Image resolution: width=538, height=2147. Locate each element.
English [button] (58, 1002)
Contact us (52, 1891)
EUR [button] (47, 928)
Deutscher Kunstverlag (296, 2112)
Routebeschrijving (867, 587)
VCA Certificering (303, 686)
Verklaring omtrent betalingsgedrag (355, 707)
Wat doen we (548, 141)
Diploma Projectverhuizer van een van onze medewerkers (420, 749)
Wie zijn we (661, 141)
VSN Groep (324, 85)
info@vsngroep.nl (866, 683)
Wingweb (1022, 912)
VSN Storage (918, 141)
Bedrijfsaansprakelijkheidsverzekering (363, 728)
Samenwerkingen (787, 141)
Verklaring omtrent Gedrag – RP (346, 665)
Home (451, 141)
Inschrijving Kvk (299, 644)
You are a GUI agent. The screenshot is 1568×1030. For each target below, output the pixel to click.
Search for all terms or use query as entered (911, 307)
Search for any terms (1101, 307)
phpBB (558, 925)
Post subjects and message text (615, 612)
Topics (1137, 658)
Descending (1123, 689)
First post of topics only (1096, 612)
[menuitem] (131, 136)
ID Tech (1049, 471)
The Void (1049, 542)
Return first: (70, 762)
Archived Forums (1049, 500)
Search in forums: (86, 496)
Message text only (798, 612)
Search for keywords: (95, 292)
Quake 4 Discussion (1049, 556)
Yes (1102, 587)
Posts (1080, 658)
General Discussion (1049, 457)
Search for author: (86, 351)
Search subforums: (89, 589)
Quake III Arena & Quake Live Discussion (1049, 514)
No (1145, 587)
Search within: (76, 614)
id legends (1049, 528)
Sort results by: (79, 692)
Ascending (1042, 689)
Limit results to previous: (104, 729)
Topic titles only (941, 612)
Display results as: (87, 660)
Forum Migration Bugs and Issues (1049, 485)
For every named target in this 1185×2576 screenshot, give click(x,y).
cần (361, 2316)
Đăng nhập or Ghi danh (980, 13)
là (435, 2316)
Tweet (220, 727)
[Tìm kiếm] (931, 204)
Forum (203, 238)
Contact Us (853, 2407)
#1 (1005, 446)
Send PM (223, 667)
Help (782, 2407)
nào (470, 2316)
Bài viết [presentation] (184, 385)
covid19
------------------------------------------------------------------------
> [Task details] Write out the material above exactly, please, from its first line up to and including the line where "Search subforums: (89, 589)" appears, and stop there.

> [Exercise solution]
Image resolution: width=538, height=2147. Locate each element.
English [button] (58, 1002)
Contact us (52, 1891)
EUR [button] (47, 928)
Deutscher Kunstverlag (296, 2112)
Routebeschrijving (867, 587)
VCA Certificering (303, 686)
Verklaring omtrent betalingsgedrag (355, 707)
Wat doen we (548, 141)
Diploma Projectverhuizer van een van onze medewerkers (420, 749)
Wie zijn we (661, 141)
VSN Groep (324, 85)
info@vsngroep.nl (866, 683)
Wingweb (1022, 912)
VSN Storage (918, 141)
Bedrijfsaansprakelijkheidsverzekering (363, 728)
Samenwerkingen (787, 141)
Verklaring omtrent Gedrag – RP (346, 665)
Home (451, 141)
Inschrijving Kvk (299, 644)
You are a GUI agent. The screenshot is 1568×1030. For each target below, output the pixel to click.
Search for all terms or use query as entered (911, 307)
Search for any terms (1101, 307)
phpBB (558, 925)
Post subjects and message text (615, 612)
Topics (1137, 658)
Descending (1123, 689)
First post of topics only (1096, 612)
[menuitem] (131, 136)
ID Tech (1049, 471)
The Void (1049, 542)
Return first: (70, 762)
Archived Forums (1049, 500)
Search in forums: (86, 496)
Message text only (798, 612)
Search for keywords: (95, 292)
Quake 4 Discussion (1049, 556)
Yes (1102, 587)
Posts (1080, 658)
General Discussion (1049, 457)
Search for author: (86, 351)
Search subforums: (89, 589)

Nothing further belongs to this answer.